Adem aleyhisselam ile Havva validemiz Cennet’ten ayrılıp yeryüzüne indirildikten sonra, Arafat’ta buluşmuşlardır. Bu Güne “ Arefe ” bu yere de “ Arafat ” dendi. Arafat’ın hududu Batn-ı Urene üzerinde yükselen dağdan (Vadiyi Urene hariç) Vasıke doğru uzanan Urene Dağlarına ve bu dağların Arafat Vadisi ile birleştiği yere kadar olan sahadır. Peygamber efendimizin Arafe günü vakfeye durduğu ve mübarek hutbesini okuduğu yer ise, Arafat ortalarında “ Nabit ” denilen yüksekçe bir tepedir. Bugün burası Cebel-ür-rahme diye bilinmektedir. Adem aleyhisselam ile Havva validemiz, Cebrail aleyhisselamın yol göstermesiyle Arafat Ovasında buluştular. Adem aleyhisselam Arafat Ovasının ortasında bulunan Cebel-i rahme Tepesi üzerinde iken, Allahü tealadan rahmet ve mağfiret dileyip duası kabul oldu. Onun için bu tepe, Cebel-i rahme diye anıldı.

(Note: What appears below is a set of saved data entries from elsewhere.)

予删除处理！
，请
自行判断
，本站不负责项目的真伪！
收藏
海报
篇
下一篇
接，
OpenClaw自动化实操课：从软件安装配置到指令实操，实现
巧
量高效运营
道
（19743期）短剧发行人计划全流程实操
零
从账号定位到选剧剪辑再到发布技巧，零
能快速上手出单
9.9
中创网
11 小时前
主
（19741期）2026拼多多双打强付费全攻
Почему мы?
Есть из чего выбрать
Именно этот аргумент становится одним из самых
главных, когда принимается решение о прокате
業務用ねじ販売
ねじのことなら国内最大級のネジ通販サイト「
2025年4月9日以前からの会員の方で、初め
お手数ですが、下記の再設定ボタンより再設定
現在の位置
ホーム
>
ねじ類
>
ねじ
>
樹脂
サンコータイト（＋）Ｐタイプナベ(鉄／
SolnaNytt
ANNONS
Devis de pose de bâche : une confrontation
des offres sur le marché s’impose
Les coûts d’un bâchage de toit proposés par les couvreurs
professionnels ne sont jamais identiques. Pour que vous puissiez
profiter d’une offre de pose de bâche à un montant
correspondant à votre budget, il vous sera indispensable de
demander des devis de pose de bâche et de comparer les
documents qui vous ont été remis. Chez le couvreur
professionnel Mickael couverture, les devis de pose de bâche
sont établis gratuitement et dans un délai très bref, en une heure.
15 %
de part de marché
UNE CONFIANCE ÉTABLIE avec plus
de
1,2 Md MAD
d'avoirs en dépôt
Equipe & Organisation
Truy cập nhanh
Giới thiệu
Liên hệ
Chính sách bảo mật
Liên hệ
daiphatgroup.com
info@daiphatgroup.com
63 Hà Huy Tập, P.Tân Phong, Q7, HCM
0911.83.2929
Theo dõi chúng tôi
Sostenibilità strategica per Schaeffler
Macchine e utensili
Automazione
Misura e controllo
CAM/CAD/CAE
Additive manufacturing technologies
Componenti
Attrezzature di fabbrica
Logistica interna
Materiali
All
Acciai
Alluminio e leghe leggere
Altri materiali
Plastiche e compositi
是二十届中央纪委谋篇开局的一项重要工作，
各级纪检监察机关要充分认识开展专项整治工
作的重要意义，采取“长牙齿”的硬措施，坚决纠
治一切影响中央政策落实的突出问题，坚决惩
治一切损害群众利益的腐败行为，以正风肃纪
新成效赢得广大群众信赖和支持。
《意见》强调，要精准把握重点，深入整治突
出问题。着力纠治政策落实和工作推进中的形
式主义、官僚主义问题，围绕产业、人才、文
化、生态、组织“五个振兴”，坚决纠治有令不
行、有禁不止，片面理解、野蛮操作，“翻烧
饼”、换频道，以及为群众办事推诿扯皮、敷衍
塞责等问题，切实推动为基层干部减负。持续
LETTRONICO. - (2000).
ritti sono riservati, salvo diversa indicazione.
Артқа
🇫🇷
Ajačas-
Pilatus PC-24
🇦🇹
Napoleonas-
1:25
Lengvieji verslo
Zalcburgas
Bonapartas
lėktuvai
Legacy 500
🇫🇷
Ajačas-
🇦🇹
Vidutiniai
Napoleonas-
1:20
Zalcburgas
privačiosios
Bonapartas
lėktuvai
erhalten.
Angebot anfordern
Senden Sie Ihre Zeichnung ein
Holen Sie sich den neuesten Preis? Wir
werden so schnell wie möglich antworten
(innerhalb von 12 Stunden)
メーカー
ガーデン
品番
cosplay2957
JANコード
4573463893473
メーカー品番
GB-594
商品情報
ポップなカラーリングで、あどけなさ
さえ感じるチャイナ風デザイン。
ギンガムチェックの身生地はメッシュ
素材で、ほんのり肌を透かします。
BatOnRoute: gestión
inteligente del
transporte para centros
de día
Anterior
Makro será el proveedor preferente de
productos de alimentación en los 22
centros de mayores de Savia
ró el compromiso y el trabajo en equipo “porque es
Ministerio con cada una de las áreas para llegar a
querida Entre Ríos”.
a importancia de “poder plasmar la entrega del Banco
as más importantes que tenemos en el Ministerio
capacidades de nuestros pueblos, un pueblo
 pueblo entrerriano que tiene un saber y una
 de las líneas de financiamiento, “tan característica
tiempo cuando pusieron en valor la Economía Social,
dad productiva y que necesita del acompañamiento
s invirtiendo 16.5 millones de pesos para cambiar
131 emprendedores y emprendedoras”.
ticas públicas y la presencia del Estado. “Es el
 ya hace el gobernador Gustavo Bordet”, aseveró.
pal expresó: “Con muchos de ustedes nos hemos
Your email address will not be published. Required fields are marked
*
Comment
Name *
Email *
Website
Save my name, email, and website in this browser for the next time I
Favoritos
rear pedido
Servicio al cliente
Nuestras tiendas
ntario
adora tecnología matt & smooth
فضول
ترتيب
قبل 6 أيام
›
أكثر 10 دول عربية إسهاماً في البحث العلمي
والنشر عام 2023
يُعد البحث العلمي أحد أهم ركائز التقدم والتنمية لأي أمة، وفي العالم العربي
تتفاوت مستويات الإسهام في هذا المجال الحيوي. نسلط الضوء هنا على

Peygamber efendimiz buyurdu ki: “Arafat’ın hepsi vakfe yeridir. Mina Vadisinin hepsi kurban kesilecek yerdir.” Arafe günü, Arafat’ın Vadiy-i Urene denilen yerinden başka herhangi bir yerinde öğle ve ikindi namazlarından sonra bir mikdar vakfeye durmak şarttır. Vakfe, Arafat’ta bulunmak demektir.
Allahü teala Kur’an-ı kerimde mealen buyurdu ki: "(Hac mevsiminde ticaretle) Rabbinizden rızık istemenizde bir günah yoktur. Arafat’tan (orada vakfeden sonra Seller gibi) boşanıp (hep birlikte) aktığınız zaman Meş’ar-i Haram’ın yanında Allah’ı zikredin. O, size nasıl hidayet ettiyse, siz de O'nu öylece anın.” (Bakara suresi : 198). Peygamber efendimiz sallallahü aleyhi ve sellem de buyurdu ki: “Arefe günü Allahü teala Arafat’ta vakfe yapanlardan razı olur. Sonra onlarla meleklere karşı iftihar ederek: Bunlar ne istediler ki işlerini bırakıp burada toplandılar.” der.
Arefe günü veya gecesi Arafat’ta bulunmayan veya Arafat’tan geçmeyen hacı olmaz.